GPS is an acronym for Global Positioning System, a system of satellites in orbit above the earth that communicate positional information to the surface using microwave frequencies.This information can be interpreted on the ground by a microwave receiver (such as a hand-held GPS or even GPS-equipped cell phone) into very accurate positional information. The accuracy is dependent on a number of factors including how much open sky is visible. Generally accuracy for civilian handheld GPS systems is about 15 meters (50 ft.). While this level of accuracy is sufficient for many applications, it is not nearly enough for mapping bones in a quarry!
Special differential RTK (Real Time Kinematic) GPS equipment has been developed for surveying purposes that can be accurate to millimeters (less than 1/4 of an inch).This equipment includes two complete systems. The first of these is the Base, shown in the picture above. It consists of a satellite antenna (saucer-shaped disk atop tripod), a computer (dark blue case below antenna), a radio (blue box in Justin’s hand) and a radio antenna (atop yellow pole out of picture). The Base is set up on a tripod at a precisely known location. The antenna reads the data from the GPS satellites and the computer determines a position which it compares with its known location. It then sends corrective information out over the radio.

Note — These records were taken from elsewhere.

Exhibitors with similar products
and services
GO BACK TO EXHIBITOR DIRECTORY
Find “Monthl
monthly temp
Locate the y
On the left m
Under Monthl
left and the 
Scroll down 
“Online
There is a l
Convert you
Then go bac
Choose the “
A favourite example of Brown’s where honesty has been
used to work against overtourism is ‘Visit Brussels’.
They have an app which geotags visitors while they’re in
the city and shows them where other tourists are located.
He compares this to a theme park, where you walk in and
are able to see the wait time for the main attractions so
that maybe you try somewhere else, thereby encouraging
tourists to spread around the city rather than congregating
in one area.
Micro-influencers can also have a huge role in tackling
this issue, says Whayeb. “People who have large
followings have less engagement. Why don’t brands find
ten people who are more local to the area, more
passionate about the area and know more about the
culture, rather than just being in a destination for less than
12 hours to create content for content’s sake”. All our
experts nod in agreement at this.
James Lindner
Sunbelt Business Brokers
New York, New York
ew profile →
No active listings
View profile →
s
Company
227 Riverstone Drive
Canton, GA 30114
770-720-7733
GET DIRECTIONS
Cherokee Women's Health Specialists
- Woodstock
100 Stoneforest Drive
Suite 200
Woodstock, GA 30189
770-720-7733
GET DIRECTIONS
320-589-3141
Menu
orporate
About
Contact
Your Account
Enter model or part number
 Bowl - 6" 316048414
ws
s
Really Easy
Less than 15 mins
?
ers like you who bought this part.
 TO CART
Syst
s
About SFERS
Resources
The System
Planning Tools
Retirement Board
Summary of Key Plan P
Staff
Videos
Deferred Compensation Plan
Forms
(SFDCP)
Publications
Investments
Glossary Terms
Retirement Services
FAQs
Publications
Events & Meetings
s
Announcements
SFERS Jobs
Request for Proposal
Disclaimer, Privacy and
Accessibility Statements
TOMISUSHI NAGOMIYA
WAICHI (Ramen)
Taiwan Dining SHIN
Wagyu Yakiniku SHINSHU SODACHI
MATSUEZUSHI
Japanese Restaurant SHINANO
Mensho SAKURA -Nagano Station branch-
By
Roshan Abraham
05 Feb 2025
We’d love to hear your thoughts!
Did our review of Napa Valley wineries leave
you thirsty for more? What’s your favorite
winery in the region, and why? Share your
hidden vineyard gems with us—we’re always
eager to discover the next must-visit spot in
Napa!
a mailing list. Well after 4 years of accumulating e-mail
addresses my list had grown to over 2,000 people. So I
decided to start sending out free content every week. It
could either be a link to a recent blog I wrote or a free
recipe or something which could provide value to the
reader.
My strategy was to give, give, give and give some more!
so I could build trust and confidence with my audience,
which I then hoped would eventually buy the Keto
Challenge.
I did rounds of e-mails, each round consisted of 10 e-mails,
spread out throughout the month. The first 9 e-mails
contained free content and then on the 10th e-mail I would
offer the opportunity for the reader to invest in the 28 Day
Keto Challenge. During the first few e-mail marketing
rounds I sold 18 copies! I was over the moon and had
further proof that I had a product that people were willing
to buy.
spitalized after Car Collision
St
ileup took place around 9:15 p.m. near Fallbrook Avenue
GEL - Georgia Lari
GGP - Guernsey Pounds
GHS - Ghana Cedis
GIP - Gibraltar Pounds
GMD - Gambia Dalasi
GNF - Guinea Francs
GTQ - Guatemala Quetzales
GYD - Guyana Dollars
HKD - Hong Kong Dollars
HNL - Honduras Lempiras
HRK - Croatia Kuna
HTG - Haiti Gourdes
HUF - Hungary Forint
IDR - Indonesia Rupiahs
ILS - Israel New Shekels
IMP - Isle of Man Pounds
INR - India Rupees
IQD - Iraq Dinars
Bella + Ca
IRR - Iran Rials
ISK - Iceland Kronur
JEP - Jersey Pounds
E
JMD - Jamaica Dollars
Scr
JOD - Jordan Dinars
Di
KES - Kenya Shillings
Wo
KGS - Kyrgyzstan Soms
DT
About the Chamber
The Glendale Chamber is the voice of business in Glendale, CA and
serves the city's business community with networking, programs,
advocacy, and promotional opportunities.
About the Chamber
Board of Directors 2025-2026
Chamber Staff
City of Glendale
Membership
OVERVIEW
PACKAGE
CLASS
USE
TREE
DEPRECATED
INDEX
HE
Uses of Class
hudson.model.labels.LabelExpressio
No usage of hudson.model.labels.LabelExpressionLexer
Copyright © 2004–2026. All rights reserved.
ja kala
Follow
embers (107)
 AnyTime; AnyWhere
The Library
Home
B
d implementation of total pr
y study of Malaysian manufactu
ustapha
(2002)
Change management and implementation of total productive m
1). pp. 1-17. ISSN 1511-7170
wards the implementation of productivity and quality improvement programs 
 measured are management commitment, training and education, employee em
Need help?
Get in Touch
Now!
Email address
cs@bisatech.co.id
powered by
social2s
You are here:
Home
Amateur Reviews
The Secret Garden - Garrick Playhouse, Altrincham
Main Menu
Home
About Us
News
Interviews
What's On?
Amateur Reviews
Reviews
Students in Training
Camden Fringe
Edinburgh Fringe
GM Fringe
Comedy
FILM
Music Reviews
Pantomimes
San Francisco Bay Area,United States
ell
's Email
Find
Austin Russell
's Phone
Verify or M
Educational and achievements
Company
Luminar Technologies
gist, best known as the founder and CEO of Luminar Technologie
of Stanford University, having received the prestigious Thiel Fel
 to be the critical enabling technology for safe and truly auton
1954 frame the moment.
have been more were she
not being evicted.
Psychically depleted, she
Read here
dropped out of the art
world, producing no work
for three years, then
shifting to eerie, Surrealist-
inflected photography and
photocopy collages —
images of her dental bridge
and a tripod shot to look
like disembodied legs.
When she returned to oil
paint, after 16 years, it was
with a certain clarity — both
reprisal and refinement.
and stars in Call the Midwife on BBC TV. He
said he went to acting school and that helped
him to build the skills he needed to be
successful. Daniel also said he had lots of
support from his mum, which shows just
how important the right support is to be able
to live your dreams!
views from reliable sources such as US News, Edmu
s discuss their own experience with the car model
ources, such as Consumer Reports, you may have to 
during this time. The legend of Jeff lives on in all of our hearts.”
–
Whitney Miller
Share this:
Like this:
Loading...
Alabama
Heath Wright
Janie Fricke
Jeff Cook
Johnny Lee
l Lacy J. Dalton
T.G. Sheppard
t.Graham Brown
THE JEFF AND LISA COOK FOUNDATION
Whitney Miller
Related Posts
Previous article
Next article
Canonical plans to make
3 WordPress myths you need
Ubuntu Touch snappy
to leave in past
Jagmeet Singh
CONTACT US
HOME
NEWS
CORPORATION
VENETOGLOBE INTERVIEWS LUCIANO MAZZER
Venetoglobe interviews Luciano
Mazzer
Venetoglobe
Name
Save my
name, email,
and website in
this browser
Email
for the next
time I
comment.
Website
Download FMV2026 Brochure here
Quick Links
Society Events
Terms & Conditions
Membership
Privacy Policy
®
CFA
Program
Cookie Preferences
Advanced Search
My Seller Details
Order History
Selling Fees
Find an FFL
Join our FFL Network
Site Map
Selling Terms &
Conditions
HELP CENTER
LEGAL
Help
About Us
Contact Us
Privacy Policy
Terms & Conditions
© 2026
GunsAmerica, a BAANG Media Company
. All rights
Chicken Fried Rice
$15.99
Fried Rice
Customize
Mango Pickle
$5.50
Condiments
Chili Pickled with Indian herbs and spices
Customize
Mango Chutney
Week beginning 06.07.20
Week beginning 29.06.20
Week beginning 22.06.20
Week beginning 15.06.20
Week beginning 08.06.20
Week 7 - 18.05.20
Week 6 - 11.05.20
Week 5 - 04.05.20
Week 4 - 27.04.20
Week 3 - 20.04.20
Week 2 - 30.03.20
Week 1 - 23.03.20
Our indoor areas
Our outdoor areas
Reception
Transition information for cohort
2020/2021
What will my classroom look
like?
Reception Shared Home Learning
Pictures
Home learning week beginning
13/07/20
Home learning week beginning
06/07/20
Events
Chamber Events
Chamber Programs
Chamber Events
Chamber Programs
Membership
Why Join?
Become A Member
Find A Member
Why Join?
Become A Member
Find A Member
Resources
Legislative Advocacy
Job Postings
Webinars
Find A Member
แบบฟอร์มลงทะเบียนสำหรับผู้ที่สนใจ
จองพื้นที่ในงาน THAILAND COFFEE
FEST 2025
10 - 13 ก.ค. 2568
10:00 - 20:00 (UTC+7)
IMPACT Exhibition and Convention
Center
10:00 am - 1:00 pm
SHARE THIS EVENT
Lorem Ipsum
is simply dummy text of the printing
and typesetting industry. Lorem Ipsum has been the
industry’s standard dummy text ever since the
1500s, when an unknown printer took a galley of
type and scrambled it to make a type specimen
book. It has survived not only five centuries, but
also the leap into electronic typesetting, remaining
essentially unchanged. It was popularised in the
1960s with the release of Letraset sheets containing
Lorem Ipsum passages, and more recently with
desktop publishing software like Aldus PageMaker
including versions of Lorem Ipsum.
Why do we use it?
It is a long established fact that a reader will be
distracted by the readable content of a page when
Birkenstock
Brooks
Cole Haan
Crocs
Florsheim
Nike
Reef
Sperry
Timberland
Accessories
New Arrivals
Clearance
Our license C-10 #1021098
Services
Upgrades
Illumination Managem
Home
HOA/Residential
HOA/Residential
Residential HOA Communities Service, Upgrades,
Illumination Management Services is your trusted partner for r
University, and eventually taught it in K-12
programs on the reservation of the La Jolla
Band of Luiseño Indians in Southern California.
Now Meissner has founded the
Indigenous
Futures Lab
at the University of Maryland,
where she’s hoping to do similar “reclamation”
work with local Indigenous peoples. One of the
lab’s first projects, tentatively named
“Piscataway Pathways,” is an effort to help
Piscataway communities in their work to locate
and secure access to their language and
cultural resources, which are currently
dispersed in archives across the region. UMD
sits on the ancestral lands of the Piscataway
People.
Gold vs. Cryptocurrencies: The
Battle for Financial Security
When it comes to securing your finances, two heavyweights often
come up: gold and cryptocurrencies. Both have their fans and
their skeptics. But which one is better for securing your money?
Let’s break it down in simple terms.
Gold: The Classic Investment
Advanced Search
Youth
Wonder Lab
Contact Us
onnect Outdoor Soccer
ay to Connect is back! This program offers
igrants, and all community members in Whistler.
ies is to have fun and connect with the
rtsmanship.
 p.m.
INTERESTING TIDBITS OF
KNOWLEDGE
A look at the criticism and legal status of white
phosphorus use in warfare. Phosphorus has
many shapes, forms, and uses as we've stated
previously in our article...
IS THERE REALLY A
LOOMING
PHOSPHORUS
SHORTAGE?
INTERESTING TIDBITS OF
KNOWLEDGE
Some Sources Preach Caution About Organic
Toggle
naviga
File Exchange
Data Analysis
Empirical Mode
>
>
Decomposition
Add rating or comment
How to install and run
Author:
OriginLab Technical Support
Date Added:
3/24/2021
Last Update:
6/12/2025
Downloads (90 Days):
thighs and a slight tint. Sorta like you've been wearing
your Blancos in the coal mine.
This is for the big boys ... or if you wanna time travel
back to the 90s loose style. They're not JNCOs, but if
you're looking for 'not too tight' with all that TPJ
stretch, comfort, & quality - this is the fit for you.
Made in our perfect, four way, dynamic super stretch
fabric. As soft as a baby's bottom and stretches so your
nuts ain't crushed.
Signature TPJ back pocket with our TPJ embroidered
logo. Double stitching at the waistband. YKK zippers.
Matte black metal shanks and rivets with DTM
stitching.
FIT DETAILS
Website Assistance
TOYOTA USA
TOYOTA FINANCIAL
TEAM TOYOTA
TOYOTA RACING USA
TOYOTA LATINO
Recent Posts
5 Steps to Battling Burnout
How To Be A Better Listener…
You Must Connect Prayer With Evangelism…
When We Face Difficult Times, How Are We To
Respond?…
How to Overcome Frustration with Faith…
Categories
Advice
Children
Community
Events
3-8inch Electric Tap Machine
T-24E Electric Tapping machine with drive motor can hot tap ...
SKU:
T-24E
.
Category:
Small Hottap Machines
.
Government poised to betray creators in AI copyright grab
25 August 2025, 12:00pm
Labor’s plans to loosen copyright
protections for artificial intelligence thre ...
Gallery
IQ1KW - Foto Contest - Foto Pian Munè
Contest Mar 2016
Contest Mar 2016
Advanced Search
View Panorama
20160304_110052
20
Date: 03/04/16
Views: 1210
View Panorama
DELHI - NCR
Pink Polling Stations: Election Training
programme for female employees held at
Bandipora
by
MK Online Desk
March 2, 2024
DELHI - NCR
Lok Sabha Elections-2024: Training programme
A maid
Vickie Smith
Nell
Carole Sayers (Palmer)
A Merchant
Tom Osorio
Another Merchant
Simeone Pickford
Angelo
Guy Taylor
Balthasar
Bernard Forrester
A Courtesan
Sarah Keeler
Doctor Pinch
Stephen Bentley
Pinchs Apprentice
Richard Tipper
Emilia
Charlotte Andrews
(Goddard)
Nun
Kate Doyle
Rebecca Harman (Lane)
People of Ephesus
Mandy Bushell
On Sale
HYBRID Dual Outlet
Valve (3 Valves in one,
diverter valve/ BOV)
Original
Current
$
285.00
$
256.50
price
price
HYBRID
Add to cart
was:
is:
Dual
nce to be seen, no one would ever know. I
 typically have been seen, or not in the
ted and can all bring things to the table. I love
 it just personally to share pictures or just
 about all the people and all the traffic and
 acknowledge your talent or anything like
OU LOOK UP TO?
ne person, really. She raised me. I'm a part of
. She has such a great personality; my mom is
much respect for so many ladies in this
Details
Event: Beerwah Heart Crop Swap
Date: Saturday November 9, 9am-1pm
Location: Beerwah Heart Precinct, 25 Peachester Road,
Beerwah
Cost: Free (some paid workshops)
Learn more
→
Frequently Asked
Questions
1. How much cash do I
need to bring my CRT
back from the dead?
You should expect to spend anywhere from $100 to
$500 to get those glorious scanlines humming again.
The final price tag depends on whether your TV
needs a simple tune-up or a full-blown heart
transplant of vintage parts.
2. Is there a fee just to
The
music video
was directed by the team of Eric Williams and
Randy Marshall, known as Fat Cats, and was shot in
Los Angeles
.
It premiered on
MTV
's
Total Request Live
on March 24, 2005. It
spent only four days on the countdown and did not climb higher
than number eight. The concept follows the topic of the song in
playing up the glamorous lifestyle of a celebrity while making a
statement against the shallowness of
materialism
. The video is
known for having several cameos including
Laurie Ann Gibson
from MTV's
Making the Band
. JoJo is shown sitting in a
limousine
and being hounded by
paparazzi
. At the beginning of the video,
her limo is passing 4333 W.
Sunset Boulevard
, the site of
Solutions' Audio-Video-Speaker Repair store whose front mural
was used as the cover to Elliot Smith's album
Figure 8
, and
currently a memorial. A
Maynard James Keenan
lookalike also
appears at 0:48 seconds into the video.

The other system, the Rover, shown at right in the quarry, also consists of a satellite antenna (the disk atop the pole), a computer, a radio (in the blue box with the computer), a radio antenna (the portion of the pole separating the satellite antenna from the blue box) and a field computer to determine the results of the positional data and to store the values (attached to the pole in Justin’s hand).The data transmitted from the base are used to correct the satellite data. As a result, the Rover can determine its position in space with great accuracy. We use the Rover in the quarry to obtain points on the surface of each bone we find. These points can be used later to build the quarry map. The diagram below illustrates the remarkable precision of the GPS equipment. Ten points taken at one time at one pole position are plotted in a square centimeter. This is typical for the system we use.